Mims Distributing Company, Inc. has been ordered to pay $50,000 in order to resolve a religious discrimination lawsuit filed by the Equal Employment Opportunity Commission (EEOC).
Christopher Alston, a practicing Rastafarian, applied for a job as a delivery driver with Mims. Alston was told that he could have the job if he cut his hair. Alston informed Mims that as a Rastafarian he could not cut his hair. Ultimately Alston did not get the job and the EEOC alleges it was because he would not agree to their request.
Disregarding a person’s deeply held religious belief is a violation of Title VII of the Civil Rights Act of 1964. Title VII requires employers to reasonably accommodate an employee’s religious beliefs as long as it would not pose an undue hardship to the company. The EEOC attempted to reach settlement through its conciliation process first, but when that failed they filed suit.
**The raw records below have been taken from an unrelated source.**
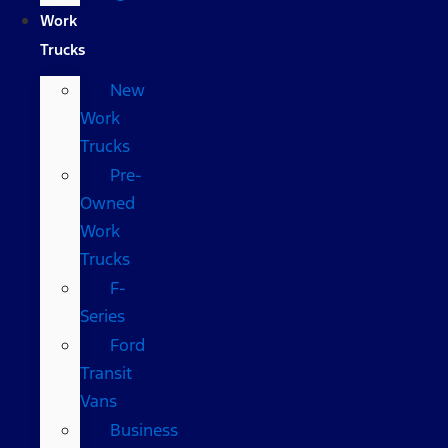
Work
Trucks
New
Work
Trucks
Pre-
Owned
Work
Trucks
F-
Series
Ford
Transit
Vans
Business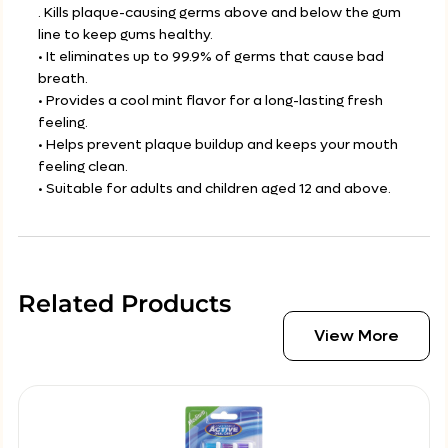
. Kills plaque-causing germs above and below the gum
line to keep gums healthy.
• It eliminates up to 99.9% of germs that cause bad
breath.
• Provides a cool mint flavor for a long-lasting fresh
feeling.
• Helps prevent plaque buildup and keeps your mouth
feeling clean.
• Suitable for adults and children aged 12 and above.
Related Products
View More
Mims has agreed to a two-year consent decree in order to resolve the issue. The consent decree requires Mims to create an official religious accommodation policy, to conduct annual training programs on the requirements of Title VII and its ban against religious discrimination, as well as post a copy of its anti-discrimination policy in its facility.
What is a Rastafarian?
Rastafarianism began in 1930s Jamaica. Marcus Garvey, a Jamaican who led a “Back to Africa” movement, predicted there would be a black messiah in Africa. When Ras Tafari, a prince, became Emperor of Ethiopia in 1930 (as Emperor he was called Halie Selassie) the people believed he was the black messiah Marcus Garvey prophesied about. Rastafarians believe that they are one of the twelve tribes of ancient Israel and that God took human form first as Christ the messiah then as Ras Tafari, the black messiah.
Where Do Dreadlocks Come into Play?
People who follow the Rastafarian religion wear dreadlocks because it is a part of the Nazarite Vow. They believe a man’s strength comes from the length of his hair. There is Biblical justification for the style (Leviticus 21:5 “They shall not make baldness upon their head, neither shall they shave off the corner of their beard nor make any cuttings in their flesh”) and it is the way some ancient African priests and Israelites wore their hair.
What is a Consent Decree?
A consent decree is defined as ‘an agreement or settlement to resolve a dispute between two parties without admission of guilt.’
What is Undue Hardship?
An undue hardship is an action that places significant difficulty or expense on the employer.
Reasonable accommodation as defined by the U.S. Department of Justice is “any modification or adjustment to a job or the work environment that will enable a qualified applicant or employee with a disability to participate in the application process or to perform essential job functions.”